One the world knows well: 2010 figure skating champion Yuna Kim. She was brought onto the team late in the game, making her first appearance on stage in May in Lausanne, Switzerland, the IOC's base, before most of the members, at the so-called technical briefing. Nervous, she made a couple mistakes in her lines. The members ate it up, finding it endearing; after all, she is still just 20 years old.
On Wednesday, meanwhile, she was smooth and polished, declaring she was a "living legacy" of her nation's investment in sports.
The other star: Theresa Rah, the articulate and poised director of communication. A former television personality, she spoke Wednesday from the stage in both English and French. Over the two-year course of the bid run, she proved -- time and again -- a remarkable talent with a gift for directing traffic on and off camera.
Behind the scenes, any number of hands played key roles. But enormous credit has to go to Terrence Burns, the first-rate bid consultant from Helios Partners in Atlanta. He dreamed up the tagline "New Horizons," which captured the essence of the historical moment the IOC vote on Wednesday delivered. He wrote every word of all their presentations, including the one here. He trained the presenters, including the president of Korea, to deliver lines with verve.

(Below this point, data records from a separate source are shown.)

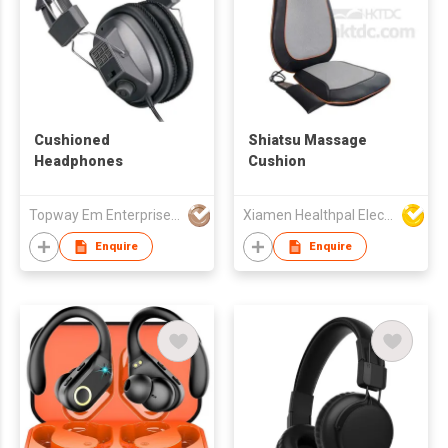
Cushioned
Shiatsu Massage
Headphones
Cushion
Topway Em Enterprise Ltd
Xiamen Healthpal Electronic Co Ltd
Enquire
Enquire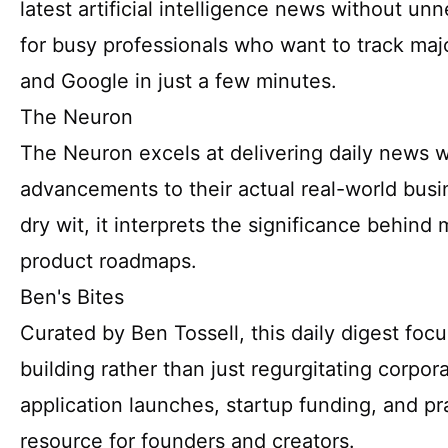
latest artificial intelligence news without unnec
for busy professionals who want to track ma
and Google in just a few minutes.
The Neuron
The Neuron excels at delivering daily news w
advancements to their actual real-world bus
dry wit, it interprets the significance behind 
product roadmaps.
Ben's Bites
Curated by Ben Tossell, this daily digest foc
building rather than just regurgitating corpor
application launches, startup funding, and pra
resource for founders and creators.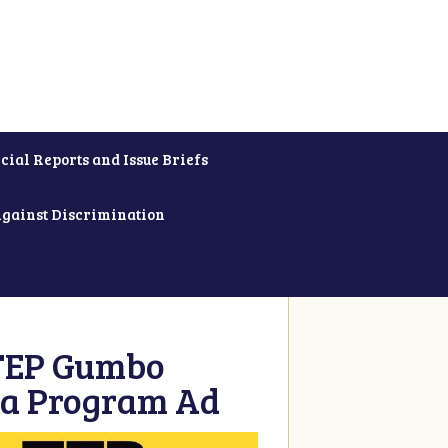
cial Reports and Issue Briefs
Against Discrimination
 TEP Gumbo
 a Program Ad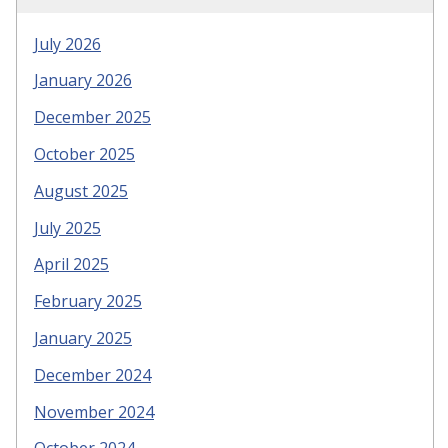
July 2026
January 2026
December 2025
October 2025
August 2025
July 2025
April 2025
February 2025
January 2025
December 2024
November 2024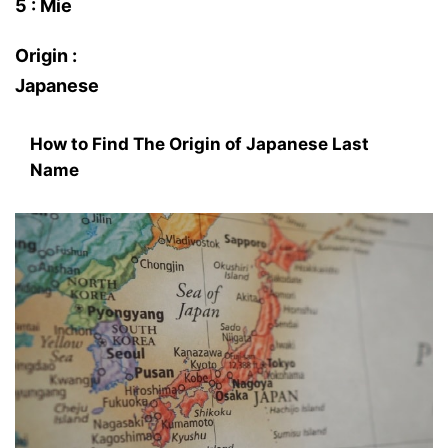
5 : Mie
Origin :
Japanese
How to Find The Origin of Japanese Last
Name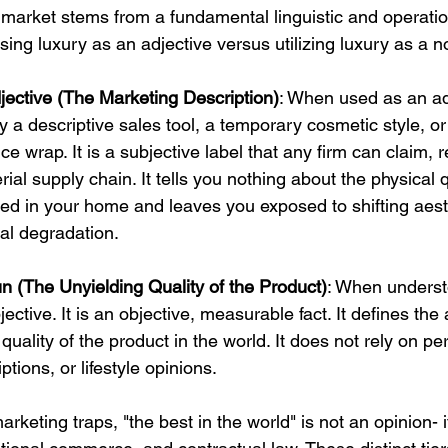
 market stems from a fundamental linguistic and operation
ing luxury as an adjective versus utilizing luxury as a n
jective (The Marketing Description)
: When used as an ad
ly a descriptive sales tool, a temporary cosmetic style, o
e wrap. It is a subjective label that any firm can claim, 
rial supply chain. It tells you nothing about the physical q
ed in your home and leaves you exposed to shifting aest
al degradation.
n (The Unyielding Quality of the Product)
: When underst
jective. It is an objective, measurable fact. It defines the
quality of the product in the world. It does not rely on pe
tions, or lifestyle opinions.
arketing traps, "the best in the world" is not an opinion- it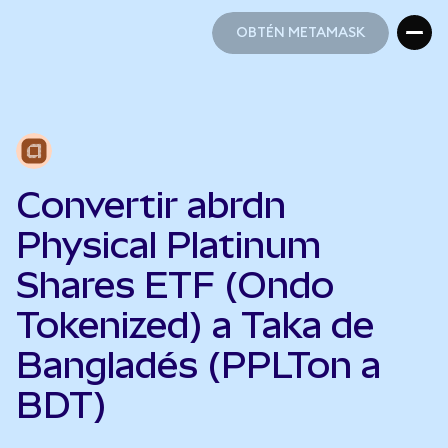
OBTÉN METAMASK
OBTÉN METAMASK
Convertir abrdn
Physical Platinum
Shares ETF (Ondo
Tokenized) a Taka de
Bangladés (PPLTon a
BDT)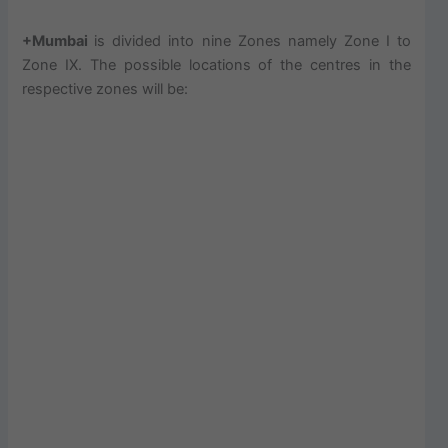
+Mumbai
is divided into nine Zones namely Zone I to
Zone IX. The possible locations of the centres in the
respective zones will be: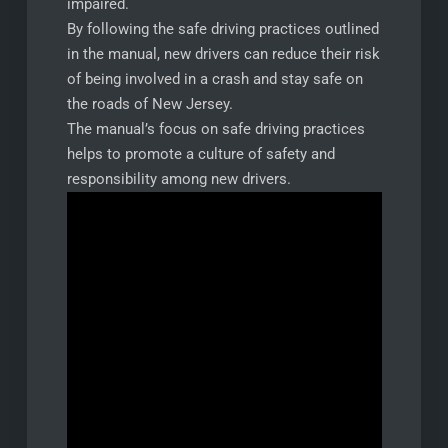
impaired.
By following the safe driving practices outlined
in the manual, new drivers can reduce their risk
of being involved in a crash and stay safe on
the roads of New Jersey.
The manual’s focus on safe driving practices
helps to promote a culture of safety and
responsibility among new drivers.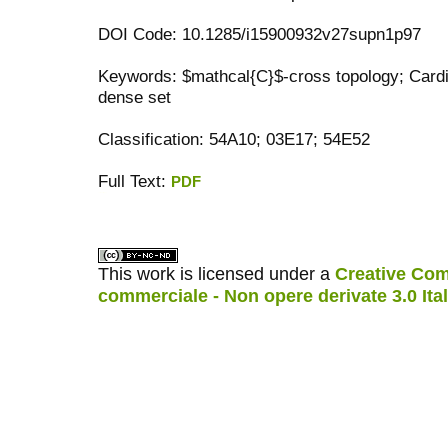
DOI Code: 10.1285/i15900932v27supn1p97
Keywords: $mathcal{C}$-cross topology; Cardi
dense set
Classification: 54A10; 03E17; 54E52
Full Text:
PDF
کاغذ a4
ویزای استارتاپ
This work is licensed under a
Creative Com
commerciale - Non opere derivate 3.0 Ita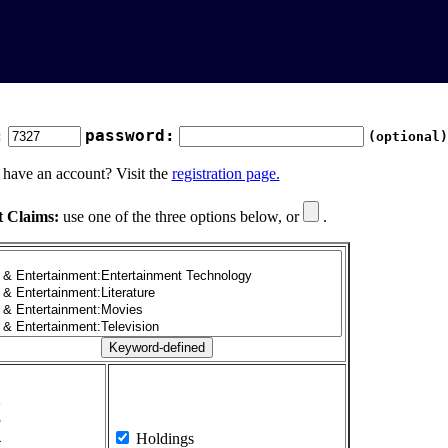
:
password:
(optional)
 have an account? Visit the
registration page.
t Claims:
use one of the three options below, or
.
1
2
3
4
Holdings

In English.
For Burns -- it marked his fourth Olympic win.
Mike Lee, the British consultant, continued an Olympic winning streak, too: London 2012, Rio 2016, rugby as an Olympic sport and now Pyeongchang.
By 2030, according to an Asian Development Bank Study, Asia will make up 43 percent of worldwide consumption. From 1990 to 2008, the middle class in Asia grew by 30 percent, and spent an average of an additional $1.7 trillion annually. No other region in the world came close, as the Koreans emphasized time and again these past several months.
When you combine that with the 90 percent approval rating the 2018 project garnered in opinion polling in Korea -- an absurdly high result in any poll -- the IOC had to take notice.
If it's not clear why the Koreans came up just short in 2010, it's manifestly evident why they came up shy for 2014 -- Vladimir Putin. He is among the most important figures in our time -- not just in global politics but, as well, in international sport.
This time around, there was no Putin with which to contend.
Plus, Rome wants to bid for 2020. Madrid, too. And the Swiss are exploring a 2022 bid. Translation: incentive for others in Europe to keep 2018 out of the Alps.
It all broke Korea's way.
Despite the usual professions for public consumption about how this was a close race -- behind the scenes, it had been clear for a long time that this was the way it was going down. Even the other bids knew it.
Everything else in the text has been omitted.